Linda Riff, currently serving as the interim head of school at Tehiyah Day School, was supposed to be retired by now. At least, that was her plan when she moved back to the Bay Area from Los Angeles in 2015. But it didn’t exactly work out that way.
“I was retired for eight days,” she said with a laugh.
Plan B came about because the moment she arrived, she heard that Tehiyah — the K-8 Jewish day school where she’d been a parent as well a staff member — needed help. She didn’t hesitate.
“Tehiyah has this quality about it that somehow winds around the heartstrings,” the 70-year-old said.
Her desire to step in at the El Cerrito school also had something to do with her daughter, Shira Ulmer. An alumna of Tehiyah, and a sixth-grade math and history teacher, Ulmer passed away in 2011 while living in Southern California.
“She developed breast cancer very young,” Riff said with tears in her eyes. “She was 30 when she was diagnosed, and her daughter was 1 year old. She fought it for a year.”
Riff said that during that difficult time, Tehiyah, which she considers a “lifelong community,” was there for her and her family. “Staying with the baby, staying with her in the hospital,” she said. “That’s what I mean by Tehiyah is ‘lifelong.’”
In her daughter’s honor, Riff recently established the Shira Legacy Scholarship at Tehiyah; it gives $10,000 per year to eligible middle-schoolers who are good students, caring human beings and new to Tehiyah. Riff convened a group of her daughter’s friends and classmates to come up with criteria that honored Ulmer, and that’s what they chose.
“They saw Shira as really interested in justice, in tzedakah in the Jewish sense,” Riff said. “She was always empathetic.”
Riff’s story at Tehiyah has had several chapters. She enrolled her daughter there in kindergarten in 1984, and eventually became the school’s business manager. The school was still small, and she took over development duties, as well. She subsequently moved to Drew School in San Francisco, where she worked for 18 years.
Tehiyah has this quality about it that somehow winds around the heartstrings.
After her daughter’s death seven years ago, Riff and her husband, Meyer, moved in with Ulmer’s husband and toddler in Los Angeles to help out. Subsequently, Meyer Riff passed away, and Riff herself was diagnosed with breast cancer. It was a difficult time.
“Life is random,” Riff said. “You don’t really have any control.”

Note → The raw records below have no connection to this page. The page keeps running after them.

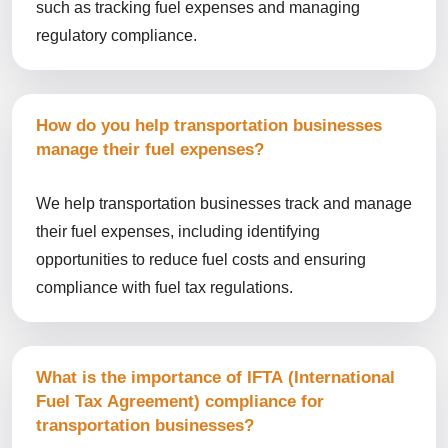
such as tracking fuel expenses and managing
regulatory compliance.
How do you help transportation businesses
manage their fuel expenses?
We help transportation businesses track and manage
their fuel expenses, including identifying
opportunities to reduce fuel costs and ensuring
compliance with fuel tax regulations.
What is the importance of IFTA (International
Fuel Tax Agreement) compliance for
transportation businesses?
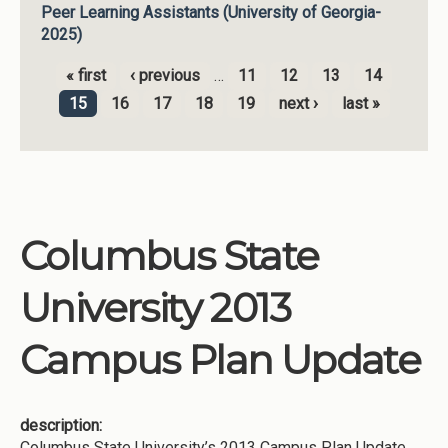
Peer Learning Assistants (University of Georgia-
2025)
« first
‹ previous
…
11
12
13
14
Pages
15
16
17
18
19
next ›
last »
Columbus State
University 2013
Campus Plan Update
description:
Columbus State University’s 2013 Campus Plan Update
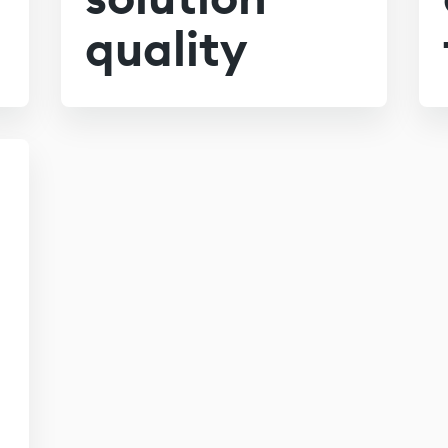
quality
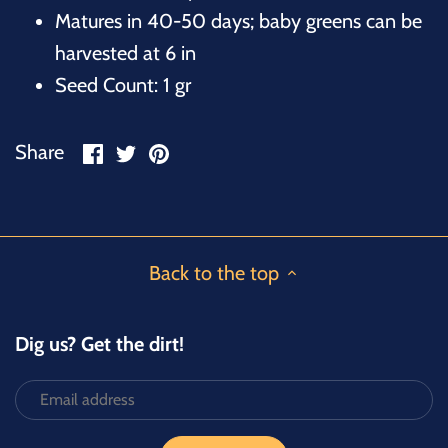
Matures in 40-50 days; baby greens can be
harvested at 6 in
Seed Count: 1 gr
Share
Share
Pin
Share
on
on
it
Facebook
Twitter
Back to the top
Dig us? Get the dirt!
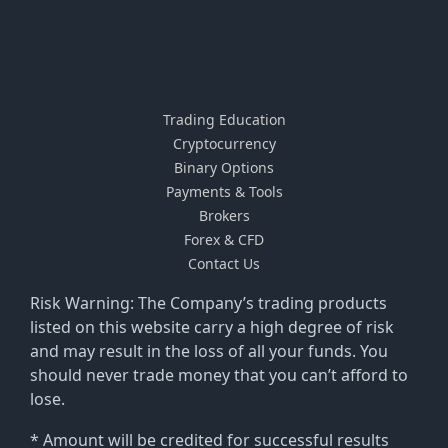
Trading Education
Cryptocurrency
Binary Options
Payments & Tools
Brokers
Forex & CFD
Contact Us
Risk Warning: The Company’s trading products
listed on this website carry a high degree of risk
and may result in the loss of all your funds. You
should never trade money that you can’t afford to
lose.
* Amount will be credited for successful results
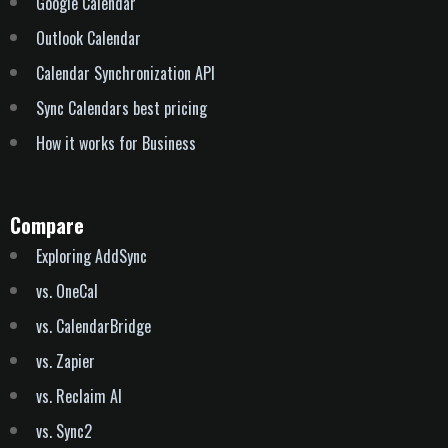
Outlook Calendar
Calendar Synchronization API
Sync Calendars best pricing
How it works for Business
Compare
Exploring AddSync
vs. OneCal
vs. CalendarBridge
vs. Zapier
vs. Reclaim AI
vs. Sync2
vs. Howie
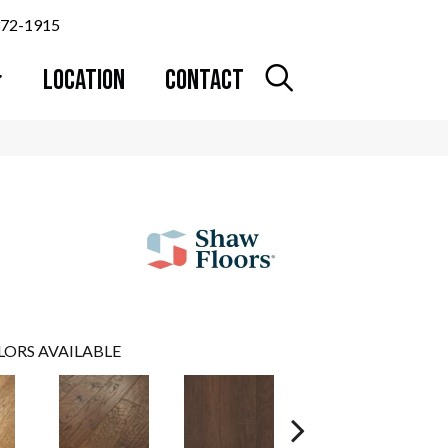
372-1915
LOCATION
CONTACT
LORS AVAILABLE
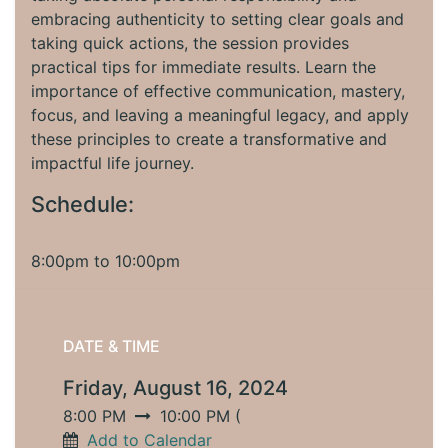
embracing authenticity to setting clear goals and
taking quick actions, the session provides
practical tips for immediate results. Learn the
importance of effective communication, mastery,
focus, and leaving a meaningful legacy, and apply
these principles to create a transformative and
impactful life journey.
Schedule:
8:00pm to 10:00pm
DATE & TIME
Friday, August 16, 2024
8:00 PM
10:00 PM
(
Add to Calendar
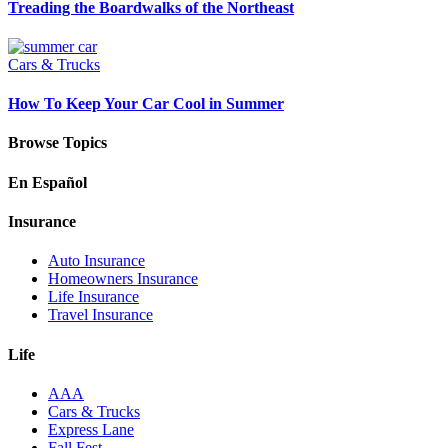
Treading the Boardwalks of the Northeast
Cars & Trucks
How To Keep Your Car Cool in Summer
Browse Topics
En Español
Insurance
Auto Insurance
Homeowners Insurance
Life Insurance
Travel Insurance
Life
AAA
Cars & Trucks
Express Lane
Fall Fest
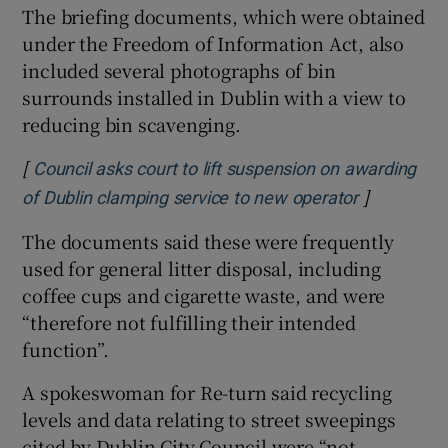
The briefing documents, which were obtained
under the Freedom of Information Act, also
included several photographs of bin
surrounds installed in Dublin with a view to
reducing bin scavenging.
[
Council asks court to lift suspension on awarding
]
Opens in 
of Dublin clamping service to new operator
The documents said these were frequently
used for general litter disposal, including
coffee cups and cigarette waste, and were
“therefore not fulfilling their intended
function”.
A spokeswoman for Re-turn said recycling
levels and data relating to street sweepings
cited by Dublin City Council were “not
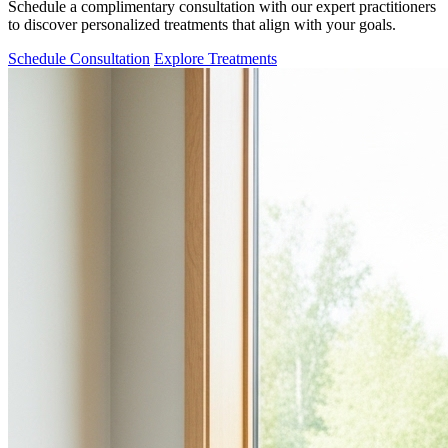
Schedule a complimentary consultation with our expert practitioners
to discover personalized treatments that align with your goals.
Schedule Consultation
Explore Treatments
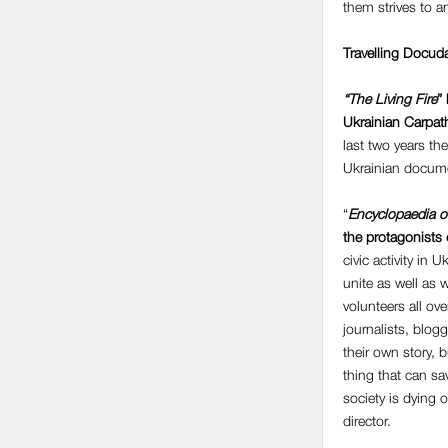
them strives to 
Travelling Docud
“The Living Fire
”
Ukrainian Carpath
last two years th
Ukrainian documen
“
Encyclopaedia o
the protagonists 
civic activity in
unite as well as 
volunteers all ove
journalists, blog
their own story, b
thing that can sa
society is dying 
director.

After her husband’s death, Riff returned to El Cerrito and to Tehiyah, first as chief financial officer and then as interim head of school starting last July. She stepped into the role after the previous head of school, Debra Sagan Massey, left the position, and the plan is that she will stay on the job through the 2018-19 school year as the search committee looks for and secures a new head of school.

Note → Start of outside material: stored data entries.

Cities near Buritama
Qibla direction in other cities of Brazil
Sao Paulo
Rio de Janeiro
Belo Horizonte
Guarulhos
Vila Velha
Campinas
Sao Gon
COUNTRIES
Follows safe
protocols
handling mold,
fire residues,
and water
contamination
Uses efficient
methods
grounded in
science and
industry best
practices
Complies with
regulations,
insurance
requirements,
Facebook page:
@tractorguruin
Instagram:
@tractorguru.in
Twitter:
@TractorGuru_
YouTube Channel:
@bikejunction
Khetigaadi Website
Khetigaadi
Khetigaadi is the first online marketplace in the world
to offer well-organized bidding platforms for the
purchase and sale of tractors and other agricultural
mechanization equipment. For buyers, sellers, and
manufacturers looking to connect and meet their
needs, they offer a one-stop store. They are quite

Riff began living in the Bay Area at age 9 after spending some of her childhood years on a Navajo reservation in Arizona. Her father, part Choctaw, had worked with Navajo code talkers in World War II.

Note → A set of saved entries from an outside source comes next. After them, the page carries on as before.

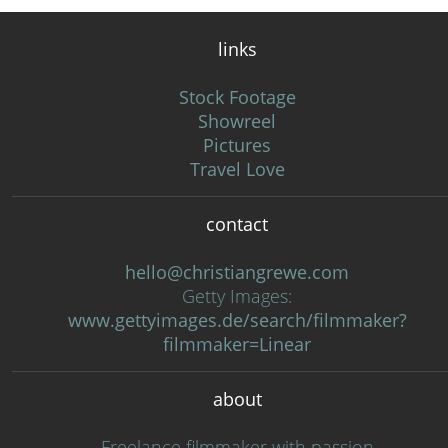
links
Stock Footage
Showreel
Pictures
Travel Love
contact
hello@christiangrewe.com
Getty Images:
www.gettyimages.de/search/filmmaker?
filmmaker=Linear
about
Freelance filmmaker with passion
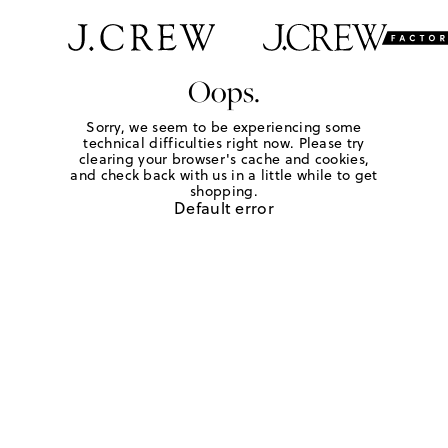
Oops.
Sorry, we seem to be experiencing some
technical difficulties right now. Please try
clearing your browser's cache and cookies,
and check back with us in a little while to get
shopping.
Default error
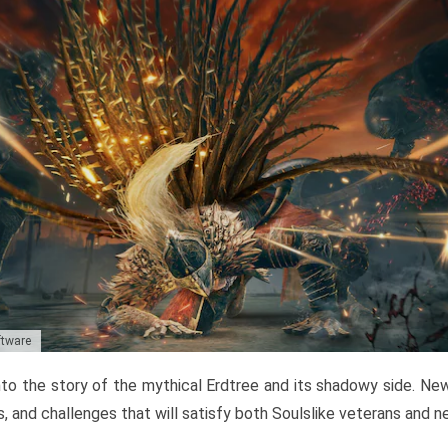
ftware
to the story of the mythical Erdtree and its shadowy side. New 
, and challenges that will satisfy both Soulslike veterans and 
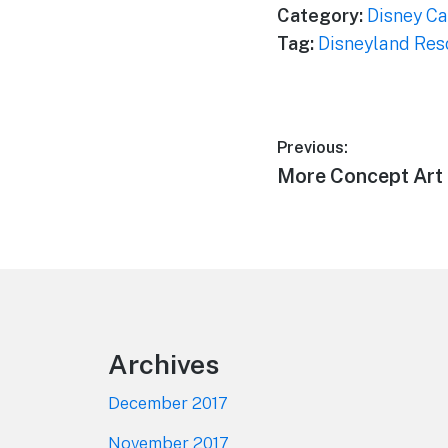
Category:
Disney Ca
Tag:
Disneyland Res
Post
Previous:
Previous
More Concept Art 
navigation
post:
Footer
Archives
December 2017
November 2017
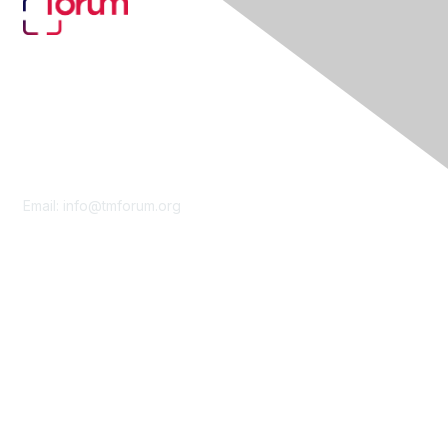
Contact Us
Email:
info@tmforum.org
Membership
Membership
Learn More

“We were 60 miles from the nearest paved road,” Riff said of life on the reservation.
The family wasn’t Jewish.
“I’d never heard of Judaism until I was in high school,” said Riff, who converted after she met her husband.
Now she runs a Jewish school, and is deeply committed to that community. Tehiyah is a bond for Riff that won’t be broken, no matter what the future brings, because the school is just so close to her heart.
“I don’t have a superlative good enough,” she said.